As we can visualize the graph can easily present us with the solution. First we can scehdule the course 4 and then schedule the course 2 & 1 and then at last we can schedule the course 3.

Note : The course 3 can only be taken if course 2 & course 1 are done. Till course 2 & 1 are not done we can't start the course 3.

So , till now we know that a graph can easily represent our problem. Therefore , the graph datastructure will be used. Now comes the part why topological sort will be used.

Topological sort is used in graph theory and computer science to linearly order the vertices of a directed acyclic graph (DAG). The goal of topological sort is to arrange the vertices of a DAG in such a way that if there's an edge from vertex A to vertex B, then A comes before B in the ordering. In other words, it satisfies the dependencies between vertices. Therefore , it meets the requirement of our problem. The figure below shows how the topological sort can help us to do so. The figure shows the node containing the indegree of each node.

The figure shows, State 1 show indegree of all the nodes. Indegree is the count of edges which are directed towards the node or coming inward towards the node. Therefore we store the indegree of all the nodes.

The State 2 shows the processing of the nodes. We keep track of the nodes with indegree 0 as the node with indegree 0 are not dependent on any node. We will use this fact to our advantage. As the node will get processed it shows that the course is done. As the course is taken we can opt for the courses which were dependent on the course which is being processed.Therefore , we decrease the indegree of the nodes which are connected to the node being processed.
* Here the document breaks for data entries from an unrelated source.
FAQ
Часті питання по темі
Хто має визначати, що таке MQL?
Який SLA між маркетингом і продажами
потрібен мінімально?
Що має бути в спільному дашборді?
Therefore , in State 3 we can see that the node 2 & 1 are being having indegree 0 and both nodes can be processed. We process node 2 first and decrease the indegree of node 3 by one and check if we can use it ? No , because the node 3 have indegree 1. So we move on and process the node 1 a shown in State 4. As node 1 is being processed the node 3 's indegree is decreased to 0. Now, Node 3 can also be processed shown in State 5.

At last we check if all the nodes are processed , if yes the courses can be scheduled else not.

Implementing the Solution

The implementation to the problem is divided into functions to make the understanding easier.
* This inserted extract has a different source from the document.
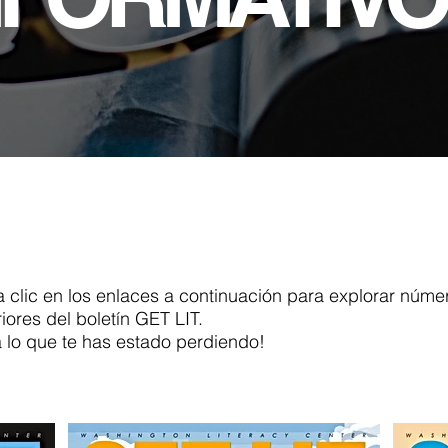
 clic en los enlaces a continuación para explorar núme
riores del boletín GET LIT.
a lo que te has estado perdiendo!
bool canFinish(int numCourses, vector<vector<int>>& prerequisites) {
    
    // code godes here 
}

The function takes input the number of courses numCourses and prerequisites prerequisites as input.

First of all we will create the indegree and graph of the given prerequisites.

 // STORE THE GRAPH IN g
 unordered_map<int , vector<int>> g;
 // STORE INDEGREE IN indegree
 unordered_map<int , int> indegree;
 // Function to store graph and indegree
 void make_graph(vector<vector<int>>& prerequisites){
        
        // iterating over the prerequisites vector 
        for(auto i: prerequisites ){
            
            // storing the directed edges [ ai , bi] as bi-> ai
            g[i[1]].push_back(i[0]);
            // incrementing indegree at ai as it contians inward edge from bi
            indegree[i[0]]++;
        }

    }

Now , as we have the indegree and graph for each edge we can start processing the nodes with indegree 0. The vector added will be maintained to keep track of nodes which are processed. The queue data structure will be used as will use the BFS implementation of Topological sort.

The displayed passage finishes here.